Stored items
*** Begin section ***

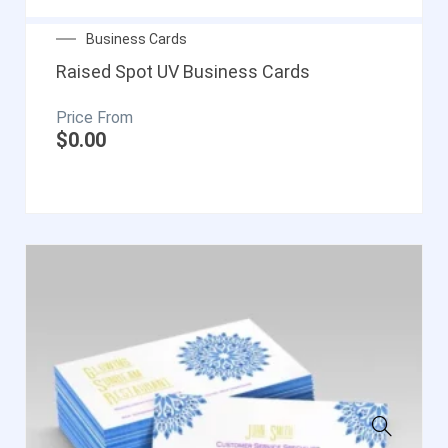
Business Cards
Raised Spot UV Business Cards
$
0.00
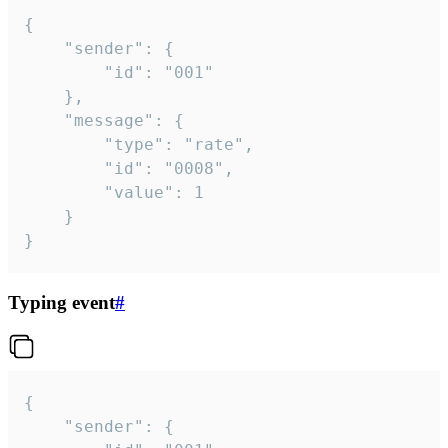
{

	"sender": {

		"id": "001"

	},

	"message": {

		"type": "rate",

		"id": "0008",

		"value": 1

	}

}
Typing event
#
{

	"sender": {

*** End section ***

Word for word, copy out each record; do not include pictures.

Business Cards
Raised Spot UV Business Cards
$
0.00
{

	"sender": {

		"id": "001"

	},

	"message": {

		"type": "rate",

		"id": "0008",

		"value": 1

	}

}
Typing event
#
{

	"sender": {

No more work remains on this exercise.